[Start of Attachment]

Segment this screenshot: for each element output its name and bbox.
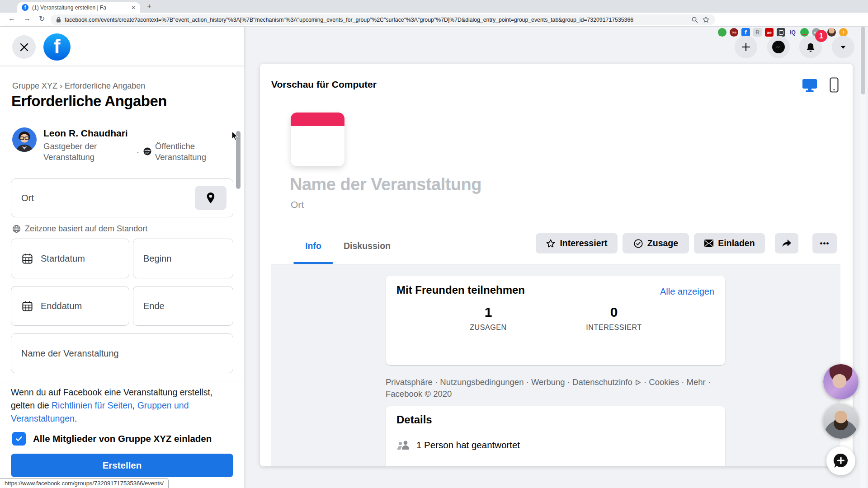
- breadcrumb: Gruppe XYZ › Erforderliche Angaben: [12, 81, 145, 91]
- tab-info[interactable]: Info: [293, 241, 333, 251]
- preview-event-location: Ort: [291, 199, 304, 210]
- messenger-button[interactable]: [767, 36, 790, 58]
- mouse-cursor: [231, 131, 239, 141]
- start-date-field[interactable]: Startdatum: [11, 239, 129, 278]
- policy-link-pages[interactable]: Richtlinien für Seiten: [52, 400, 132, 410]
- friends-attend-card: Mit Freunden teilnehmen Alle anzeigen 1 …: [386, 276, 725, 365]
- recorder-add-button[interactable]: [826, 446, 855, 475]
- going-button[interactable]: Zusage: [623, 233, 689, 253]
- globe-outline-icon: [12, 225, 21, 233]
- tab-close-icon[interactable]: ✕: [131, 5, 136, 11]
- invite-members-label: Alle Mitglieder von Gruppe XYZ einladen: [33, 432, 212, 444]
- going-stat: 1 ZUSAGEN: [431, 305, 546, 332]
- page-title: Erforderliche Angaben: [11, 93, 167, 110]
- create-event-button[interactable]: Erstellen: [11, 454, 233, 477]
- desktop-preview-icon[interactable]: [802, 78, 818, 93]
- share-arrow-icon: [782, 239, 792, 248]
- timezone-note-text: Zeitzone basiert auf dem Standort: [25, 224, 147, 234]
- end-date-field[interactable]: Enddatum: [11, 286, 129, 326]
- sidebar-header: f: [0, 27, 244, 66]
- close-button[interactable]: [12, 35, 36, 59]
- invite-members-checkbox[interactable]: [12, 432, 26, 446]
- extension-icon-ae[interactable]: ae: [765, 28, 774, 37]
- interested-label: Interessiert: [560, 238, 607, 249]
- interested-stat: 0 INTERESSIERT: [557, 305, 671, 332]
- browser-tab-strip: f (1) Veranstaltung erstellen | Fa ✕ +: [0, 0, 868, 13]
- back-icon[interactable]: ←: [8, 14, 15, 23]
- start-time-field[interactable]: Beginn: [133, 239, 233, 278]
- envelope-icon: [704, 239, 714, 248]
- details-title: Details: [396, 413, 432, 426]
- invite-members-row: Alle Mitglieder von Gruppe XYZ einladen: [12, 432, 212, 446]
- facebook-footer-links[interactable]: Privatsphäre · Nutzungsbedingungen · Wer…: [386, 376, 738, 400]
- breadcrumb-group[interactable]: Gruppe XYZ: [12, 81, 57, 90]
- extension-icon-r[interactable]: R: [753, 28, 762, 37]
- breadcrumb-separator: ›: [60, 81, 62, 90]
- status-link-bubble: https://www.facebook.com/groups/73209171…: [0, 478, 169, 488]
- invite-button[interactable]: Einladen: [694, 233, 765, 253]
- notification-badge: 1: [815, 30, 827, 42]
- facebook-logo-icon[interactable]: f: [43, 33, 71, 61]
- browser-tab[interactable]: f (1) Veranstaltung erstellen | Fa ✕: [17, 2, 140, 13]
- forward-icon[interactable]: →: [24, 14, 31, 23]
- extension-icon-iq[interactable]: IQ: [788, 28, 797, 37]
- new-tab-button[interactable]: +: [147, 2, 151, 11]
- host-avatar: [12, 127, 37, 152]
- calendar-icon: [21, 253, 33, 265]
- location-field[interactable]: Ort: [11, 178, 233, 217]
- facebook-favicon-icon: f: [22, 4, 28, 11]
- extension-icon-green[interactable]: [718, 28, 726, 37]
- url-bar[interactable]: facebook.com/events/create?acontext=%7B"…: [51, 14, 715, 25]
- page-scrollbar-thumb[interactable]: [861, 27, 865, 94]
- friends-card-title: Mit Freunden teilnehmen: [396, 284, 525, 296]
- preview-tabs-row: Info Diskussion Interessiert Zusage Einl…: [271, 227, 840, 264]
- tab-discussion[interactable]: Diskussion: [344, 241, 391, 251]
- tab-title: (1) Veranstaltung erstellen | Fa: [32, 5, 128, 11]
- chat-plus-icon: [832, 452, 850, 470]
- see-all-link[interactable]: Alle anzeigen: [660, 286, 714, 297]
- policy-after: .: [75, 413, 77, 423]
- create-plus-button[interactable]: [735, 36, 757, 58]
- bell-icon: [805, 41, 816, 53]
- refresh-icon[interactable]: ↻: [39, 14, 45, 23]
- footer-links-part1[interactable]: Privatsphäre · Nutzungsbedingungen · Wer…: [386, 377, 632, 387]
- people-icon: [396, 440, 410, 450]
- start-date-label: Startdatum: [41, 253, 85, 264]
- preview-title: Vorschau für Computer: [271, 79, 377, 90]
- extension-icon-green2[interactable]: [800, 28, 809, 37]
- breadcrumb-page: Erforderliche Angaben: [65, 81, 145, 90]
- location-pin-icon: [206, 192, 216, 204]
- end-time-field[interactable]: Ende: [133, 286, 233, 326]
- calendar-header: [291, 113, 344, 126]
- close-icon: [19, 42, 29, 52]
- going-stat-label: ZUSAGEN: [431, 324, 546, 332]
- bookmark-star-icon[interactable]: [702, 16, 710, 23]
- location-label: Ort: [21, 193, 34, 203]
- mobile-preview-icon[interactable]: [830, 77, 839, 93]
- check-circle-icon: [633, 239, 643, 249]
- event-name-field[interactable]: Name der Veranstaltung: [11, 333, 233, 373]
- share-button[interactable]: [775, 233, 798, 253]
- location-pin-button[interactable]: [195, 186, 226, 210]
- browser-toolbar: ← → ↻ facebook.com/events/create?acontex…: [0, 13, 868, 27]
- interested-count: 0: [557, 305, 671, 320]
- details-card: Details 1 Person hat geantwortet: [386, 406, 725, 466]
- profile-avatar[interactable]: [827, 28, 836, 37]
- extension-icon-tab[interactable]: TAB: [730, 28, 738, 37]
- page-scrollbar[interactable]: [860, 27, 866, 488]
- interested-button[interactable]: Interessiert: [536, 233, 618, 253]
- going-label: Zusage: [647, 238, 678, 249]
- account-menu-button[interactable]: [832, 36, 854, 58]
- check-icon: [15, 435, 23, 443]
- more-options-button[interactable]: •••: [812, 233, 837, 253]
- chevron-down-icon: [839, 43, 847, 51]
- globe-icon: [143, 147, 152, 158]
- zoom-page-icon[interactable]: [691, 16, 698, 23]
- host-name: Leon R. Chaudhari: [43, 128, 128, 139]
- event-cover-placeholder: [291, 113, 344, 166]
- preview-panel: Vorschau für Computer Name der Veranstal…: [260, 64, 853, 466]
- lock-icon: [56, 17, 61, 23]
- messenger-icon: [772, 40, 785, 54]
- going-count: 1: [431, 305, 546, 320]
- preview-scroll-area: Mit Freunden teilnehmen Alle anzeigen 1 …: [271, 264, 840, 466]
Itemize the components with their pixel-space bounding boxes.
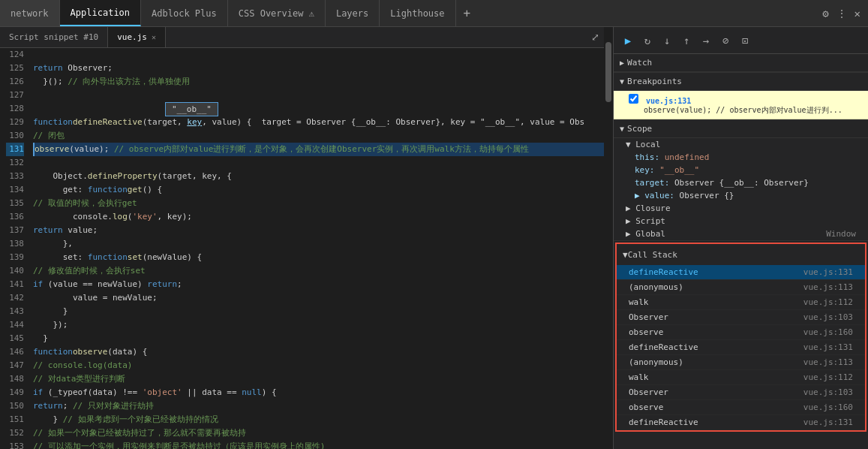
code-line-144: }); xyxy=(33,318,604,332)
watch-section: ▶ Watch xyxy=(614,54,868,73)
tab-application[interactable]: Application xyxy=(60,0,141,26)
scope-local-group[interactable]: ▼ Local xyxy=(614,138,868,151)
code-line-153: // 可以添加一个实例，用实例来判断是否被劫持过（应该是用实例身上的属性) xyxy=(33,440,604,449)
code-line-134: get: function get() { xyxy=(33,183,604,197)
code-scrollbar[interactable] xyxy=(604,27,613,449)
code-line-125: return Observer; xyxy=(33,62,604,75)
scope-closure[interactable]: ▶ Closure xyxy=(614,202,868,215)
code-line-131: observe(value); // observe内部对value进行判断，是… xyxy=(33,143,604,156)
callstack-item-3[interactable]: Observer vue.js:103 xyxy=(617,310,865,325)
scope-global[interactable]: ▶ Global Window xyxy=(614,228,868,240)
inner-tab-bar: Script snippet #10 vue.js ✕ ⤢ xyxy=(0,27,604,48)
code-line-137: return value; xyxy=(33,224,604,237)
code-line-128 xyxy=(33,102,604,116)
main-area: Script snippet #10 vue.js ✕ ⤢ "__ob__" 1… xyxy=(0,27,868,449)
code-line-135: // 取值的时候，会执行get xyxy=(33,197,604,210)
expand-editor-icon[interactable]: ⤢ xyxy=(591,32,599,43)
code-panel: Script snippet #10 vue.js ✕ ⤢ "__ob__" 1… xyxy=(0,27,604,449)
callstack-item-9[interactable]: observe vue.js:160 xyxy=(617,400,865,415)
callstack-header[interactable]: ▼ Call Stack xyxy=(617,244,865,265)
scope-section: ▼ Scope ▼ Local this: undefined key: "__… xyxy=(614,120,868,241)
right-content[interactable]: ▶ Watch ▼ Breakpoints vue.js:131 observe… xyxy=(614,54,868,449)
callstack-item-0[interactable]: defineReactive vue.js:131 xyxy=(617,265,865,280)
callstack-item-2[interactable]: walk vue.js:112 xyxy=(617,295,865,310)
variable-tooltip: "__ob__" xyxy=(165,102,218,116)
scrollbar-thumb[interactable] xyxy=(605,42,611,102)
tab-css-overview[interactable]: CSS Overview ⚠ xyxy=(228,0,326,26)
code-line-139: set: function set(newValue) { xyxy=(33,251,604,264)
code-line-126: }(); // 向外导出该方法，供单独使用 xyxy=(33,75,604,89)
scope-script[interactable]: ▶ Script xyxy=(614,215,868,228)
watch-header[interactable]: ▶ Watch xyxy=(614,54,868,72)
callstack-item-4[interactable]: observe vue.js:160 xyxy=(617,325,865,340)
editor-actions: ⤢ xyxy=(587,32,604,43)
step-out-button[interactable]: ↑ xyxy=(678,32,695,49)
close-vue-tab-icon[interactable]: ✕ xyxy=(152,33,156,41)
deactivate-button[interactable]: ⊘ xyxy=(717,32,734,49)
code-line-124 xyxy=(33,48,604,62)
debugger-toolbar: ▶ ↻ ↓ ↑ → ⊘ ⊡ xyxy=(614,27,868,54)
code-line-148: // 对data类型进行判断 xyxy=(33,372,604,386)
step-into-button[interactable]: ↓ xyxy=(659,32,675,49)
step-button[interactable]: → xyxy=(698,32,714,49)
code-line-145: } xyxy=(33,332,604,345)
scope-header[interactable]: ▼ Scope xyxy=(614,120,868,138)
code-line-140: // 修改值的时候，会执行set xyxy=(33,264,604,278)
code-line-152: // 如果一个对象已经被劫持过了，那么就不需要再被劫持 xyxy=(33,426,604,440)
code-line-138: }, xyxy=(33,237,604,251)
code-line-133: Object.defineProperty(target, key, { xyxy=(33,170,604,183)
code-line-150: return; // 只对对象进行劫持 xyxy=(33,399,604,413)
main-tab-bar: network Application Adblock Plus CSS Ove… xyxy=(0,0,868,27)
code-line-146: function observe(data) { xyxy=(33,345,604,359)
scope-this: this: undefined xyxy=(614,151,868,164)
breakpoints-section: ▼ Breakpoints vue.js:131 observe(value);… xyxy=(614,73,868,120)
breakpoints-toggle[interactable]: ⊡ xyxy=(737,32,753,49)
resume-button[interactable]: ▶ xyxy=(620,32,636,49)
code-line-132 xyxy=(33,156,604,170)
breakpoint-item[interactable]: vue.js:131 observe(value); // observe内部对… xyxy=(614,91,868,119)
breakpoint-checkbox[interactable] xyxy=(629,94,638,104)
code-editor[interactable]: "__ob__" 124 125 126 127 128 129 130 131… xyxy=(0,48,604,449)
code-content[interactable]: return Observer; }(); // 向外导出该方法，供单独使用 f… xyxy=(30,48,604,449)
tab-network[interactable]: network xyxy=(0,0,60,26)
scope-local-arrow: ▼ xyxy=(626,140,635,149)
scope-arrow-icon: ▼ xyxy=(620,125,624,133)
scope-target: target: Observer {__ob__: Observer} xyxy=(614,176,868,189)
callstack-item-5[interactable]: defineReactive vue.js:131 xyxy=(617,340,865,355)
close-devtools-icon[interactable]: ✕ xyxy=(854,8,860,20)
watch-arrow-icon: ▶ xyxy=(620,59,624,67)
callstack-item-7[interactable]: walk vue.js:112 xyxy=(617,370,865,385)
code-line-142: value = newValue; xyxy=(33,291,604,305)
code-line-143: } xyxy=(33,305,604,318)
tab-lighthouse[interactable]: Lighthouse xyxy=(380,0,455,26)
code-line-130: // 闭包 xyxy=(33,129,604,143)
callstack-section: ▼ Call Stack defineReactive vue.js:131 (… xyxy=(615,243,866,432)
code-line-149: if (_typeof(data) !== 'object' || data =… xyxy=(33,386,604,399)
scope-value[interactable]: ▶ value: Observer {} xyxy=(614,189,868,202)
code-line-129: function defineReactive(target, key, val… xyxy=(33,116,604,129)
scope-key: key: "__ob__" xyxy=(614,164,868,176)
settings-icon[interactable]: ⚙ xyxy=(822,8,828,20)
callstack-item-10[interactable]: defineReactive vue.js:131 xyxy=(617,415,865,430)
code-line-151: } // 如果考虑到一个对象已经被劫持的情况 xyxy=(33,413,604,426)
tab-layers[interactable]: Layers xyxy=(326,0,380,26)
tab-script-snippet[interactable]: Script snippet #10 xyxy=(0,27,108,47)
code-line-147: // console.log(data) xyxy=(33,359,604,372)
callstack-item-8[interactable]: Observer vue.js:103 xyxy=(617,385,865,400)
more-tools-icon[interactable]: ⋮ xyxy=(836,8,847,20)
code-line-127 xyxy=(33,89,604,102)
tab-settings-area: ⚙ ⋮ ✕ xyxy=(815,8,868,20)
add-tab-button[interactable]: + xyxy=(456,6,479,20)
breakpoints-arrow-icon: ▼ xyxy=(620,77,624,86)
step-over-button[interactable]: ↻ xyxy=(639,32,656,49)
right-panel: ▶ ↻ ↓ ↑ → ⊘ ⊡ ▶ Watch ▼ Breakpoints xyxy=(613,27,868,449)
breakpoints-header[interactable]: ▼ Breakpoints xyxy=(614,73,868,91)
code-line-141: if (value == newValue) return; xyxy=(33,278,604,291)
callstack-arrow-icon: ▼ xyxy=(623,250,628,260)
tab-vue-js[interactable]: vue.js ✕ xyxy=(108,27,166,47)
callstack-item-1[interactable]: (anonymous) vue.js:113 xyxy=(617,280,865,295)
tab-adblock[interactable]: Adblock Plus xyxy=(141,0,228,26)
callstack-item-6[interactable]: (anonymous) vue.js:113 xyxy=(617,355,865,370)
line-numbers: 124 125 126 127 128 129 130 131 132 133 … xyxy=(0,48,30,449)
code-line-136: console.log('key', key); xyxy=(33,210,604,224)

[End of Attachment]

* **PROBLEM STATEMENT**
Wherever a line in the data above holds the word "close", copy that line.

* **YOUR RESPONSE**
- tab-close-icon[interactable]: ✕: [131, 5, 136, 11]
- close-button[interactable]: [12, 35, 36, 59]
- close-icon: [19, 42, 29, 52]
close-vue-tab-icon[interactable]: ✕ xyxy=(152,33,156,41)
close-devtools-icon[interactable]: ✕ xyxy=(854,8,860,20)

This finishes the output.